[Saved entries]

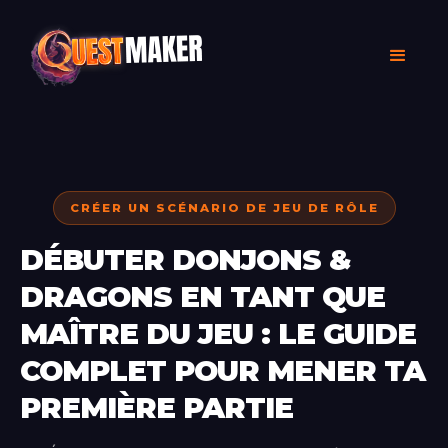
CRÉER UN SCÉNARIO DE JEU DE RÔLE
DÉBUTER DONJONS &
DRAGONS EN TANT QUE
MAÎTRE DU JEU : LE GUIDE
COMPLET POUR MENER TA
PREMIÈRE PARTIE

# Exercise directions
Your task is to write out, exactly, the line that contains "DÉBUTER DONJONS &" and each line after it to the end of the data, with no other lines.

# Written reply
DÉBUTER DONJONS &
DRAGONS EN TANT QUE
MAÎTRE DU JEU : LE GUIDE
COMPLET POUR MENER TA
PREMIÈRE PARTIE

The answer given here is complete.